The semantic version of the World Wide Web (WWW), the semantic web, allows for formal reasoning and querying. It has two components: formal ontologies, which provide domain-specific knowledge, and annotations of web resources, which can be read and interpreted by machines. This paper surveys some statistical approaches to mining the semantic web and next-generation databases.
The semantic web faces many challenges: the uncertain and incorrect nature of knowledge, axiomatic knowledge-based reasoning, the need to format knowledge as ontologies, closed-world assumptions (CWAs) of knowledge, and scaling-up the reasoning to the size of web.

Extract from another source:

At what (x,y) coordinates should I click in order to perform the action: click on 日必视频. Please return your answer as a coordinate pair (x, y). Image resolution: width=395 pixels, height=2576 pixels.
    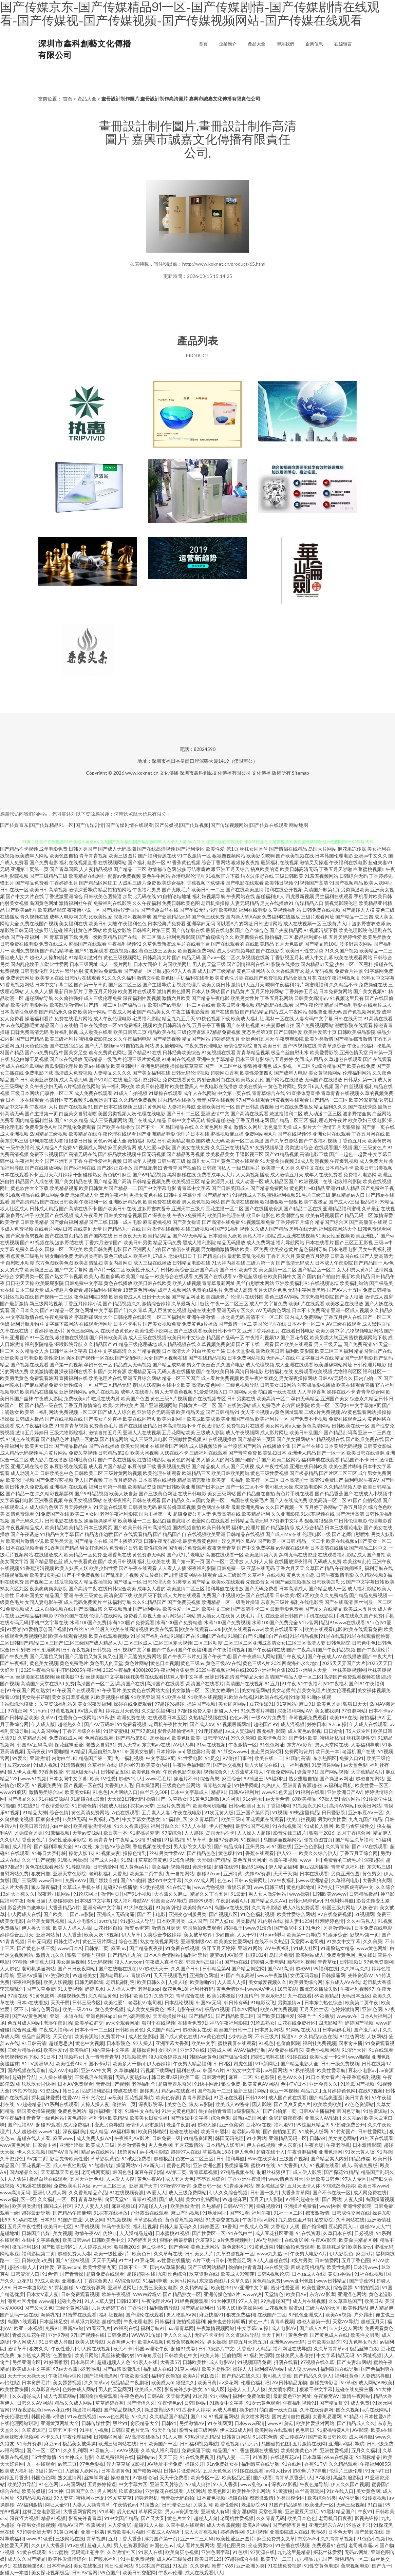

For knowledge representation it uses the Resource Description Framework (RDF), RDF Schema, and the Web Ontology Language (OWL). OWL allows for expressive formalism and powerful inferences, while RDF instance data is clustered for link classification. Kernel methods separate learning algorithms and data representation; support vector machines (SVMs), the best-known kernel machines, do not explicitly use representation of training instances, but implicitly mimic the geometry of feature space by means of kernel functions and exploit language-dependent structures.
For machine learning, more than three thousand datasets were randomly chosen for the test set: 50 percent for training and the remaining 50 percent for testing. To implement all features of the infinite hidden semantic model, open software packages like Protege and Jena were used to load, stream, and query the ontology. The Pellet package provided OWL description logic (DL) reasoning capabilities, parameters were learned from data, and constraints were checked through the DL reasoner.
Machine learning methods were used for automating the number of tasks, where logical inference was integrated with inductive methods. The latter were found to be robust against contradicting, incomplete, and inconsistent information. Finally, no single algorithm was found to be good enough for mining the semantic web; some worked well on social network data while others worked well on scientific data like biomedical and genomics.
Overall, the paper provides an exhaustive and in-depth survey of methods and techniques for representation, reasoning, and machine learning on the semantic web. It presents both foundational technologies used in the semantic web (Web 3.0) and statistical learning methods. Though published in 2012, the paper is still relevant: the hopes for a semantic web as described within have not yet been realized and only a limited part of the web is semantic. For example, prevalent web advertisements and documents require smart information dissemination systems; the intelligent web systems should in fact collaborate and share advertisement information, and should be able to authenticate the material being posted.
As of now, more and more data available on the web is semantically annotated; however, for the web to be smarter, there should be native language support and reliable sharing of web content. It should be able to evaluate damages or influences due to web attacks. For all these great expectations, there is a need for dynamic, mathematical model-based algorithms that can be integrated with the machine learning algorithms proposed here.